I wonder what the PGA Tour commissioner, Tim Finchem, would have said had Jason Day, Dustin Johnson, Jordan Spieth, Bubba Watson, Rickie Fowler and Phil Mickelson decided to bypass Ponte Vedra?
The worry for the future is that the fans might chose to bypass Wentworth. From next year, to be a member of the European Tour, it should be mandatory in my opinion to play in the spring showcase event.
In getting that off my chest, take nothing away from this year's champion, Chris Wood. 29 shots for the front nine on Sunday was a Herculean effort. Yes, there were some moments of uncertainty on the back nine, but Wentworth is a total examination of a player's skill, make-up and nerve. Down the decades, even the golfing greats have come undone over that notorious stretch for home.
Chris is a popular winner. He has had several annoying injuries in past years and with that behind him, he has a good future to look forward to - and perhaps a Ryder Cup berth in Darren Clarke's side for September.
As we head into this hectic major spell, the world's top three players are in blistering form. Rory McIlroy, Jason Day and Jordan Spieth have all won their last events. Day was top at Sawgrass, McIlroy in Ireland and Spieth, with six birdies on the final nine holes, enjoyed a hometown win at the Colonial in Fort Worth.

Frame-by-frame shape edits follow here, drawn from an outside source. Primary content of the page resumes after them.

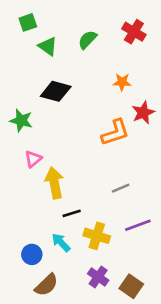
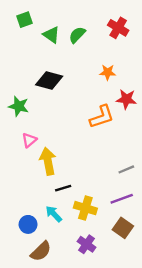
green triangle: (48, 46) -> (51, 35), moved
red star: (143, 113) -> (126, 99), turned 30
gray line: (121, 188) -> (126, 169), moved
brown square: (131, 286) -> (123, 228), moved

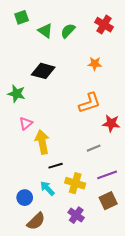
red star: (126, 99) -> (111, 123), moved
gray line: (126, 169) -> (94, 148), moved
brown square: (123, 228) -> (108, 201), turned 30

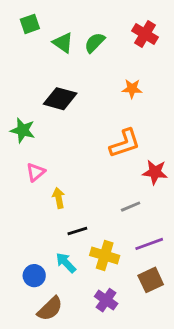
yellow arrow: (42, 142) -> (59, 198), size x0.6

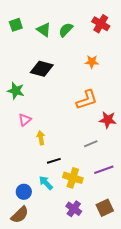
green square: (30, 24) -> (16, 25), moved
brown square: (151, 280) -> (105, 208), moved
brown semicircle: (50, 309) -> (20, 215), moved

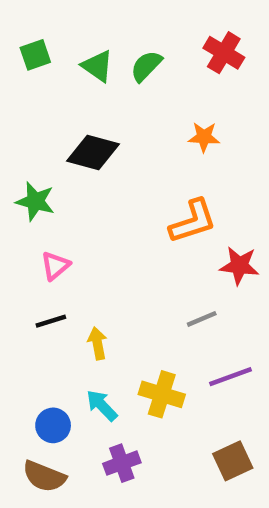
yellow arrow: (41, 138) -> (97, 343), moved
black line: (54, 161) -> (51, 321), moved
purple cross: (74, 209) -> (122, 463), moved, turned 35
brown semicircle: (20, 215) -> (44, 476), turned 66

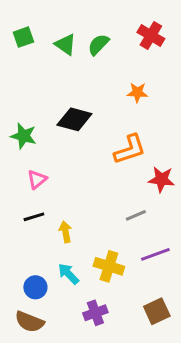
black diamond: (93, 153) -> (74, 119), moved
purple cross: (122, 463) -> (95, 313), moved

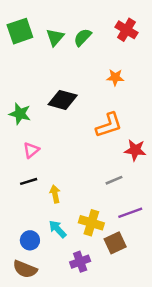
green square: (23, 37) -> (20, 31), size x1.5
green triangle: (65, 45) -> (55, 37), turned 36
brown square: (157, 311) -> (115, 243), moved

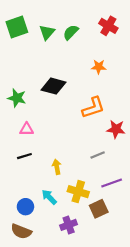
pink triangle: (31, 150) -> (27, 129), turned 40
yellow arrow: (55, 194) -> (57, 167), moved

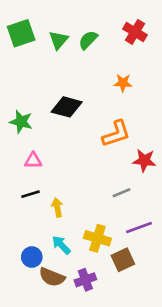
yellow arrow: (57, 167) -> (57, 207), moved
brown semicircle: (21, 231) -> (52, 277), moved

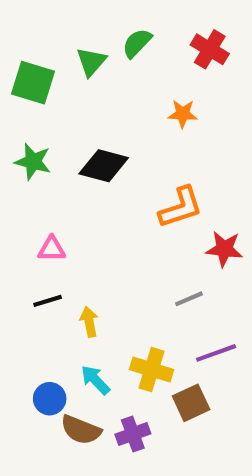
green square: (21, 33) -> (33, 83), moved, turned 36
green semicircle: (88, 40) -> (137, 43), moved
orange star: (123, 83) -> (183, 114), moved
green star: (21, 122) -> (33, 162), moved

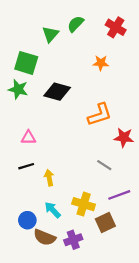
green square: (33, 83) -> (26, 63), moved
gray line: (189, 299) -> (104, 165), turned 56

All of this adds to the anticipation and excitement of the US Open at Oakmont in Pennsylvania. This is a fearsome course where only the very best will do. Add to that the probability of searing heat and greens that run at 13+ on the stimpmeter, and this will be the ultimate test.
Thirteen European members made it through to the US Open last Monday at Walton Heath. Each and every one of them will hope they can emulate New Zealander Michael Campbell, who qualified there 11 years ago in last place. Days later, he held the trophy aloft at Pinehurst in North Carolina - the stuff of dreams!
Royal Troon in Ayrshire hosts this year's Open - a month after the year's second major - and Sky Sports viewers will be treated to coverage never seen before. Sky Sports 1 HD will be dedicated entirely to The Open for 10 days.
For the first time, the opening tee shots of this year's Championship will be shown live in the UK and Ireland. In the run-up to the start of the 145th edition of this championship that began in 1860, practise rounds will be aired and in the evening from Thursday through to Sunday, Sky will show comprehensive highlights of the day's play.
Add to that, history sections and documentaries along with innovative shows will offer The Open the coverage it deserves. The Channel launches on July 11.
Because of this year's Olympics in Rio de Janeiro, the season's last major, the PGA Championship at Baltusrol in New Jersey, begins just 10 days after The Open is concluded.
The last time we were there for this event, Phil Mickelson won on a Monday morning after storms interrupted play over the four days. Baltusrol is long and demanding and like the US Open, it will produce a fine champion.
There are some significant events in between the next two majors. France celebrates the 100th playing of their Open at the magnificent Le Golf National by Guyancourt, near Versailles. This Robert Von Hagge and Hubert Chesneau masterpiece will also host the Ryder Cup in 2018.
The week after, the Capital of the Highlands will take centre stage for the Aberdeen Asset Management Scottish Open. The splendid Castle Stuart is the venue again after a couple of years at Royal Aberdeen and the hugely impressive Gullane, where Rickie Fowler won in dramatic fashion last year.
So get ready for a fabulous summer of golf. I'm sure there will be some amazing storylines in the weeks ahead.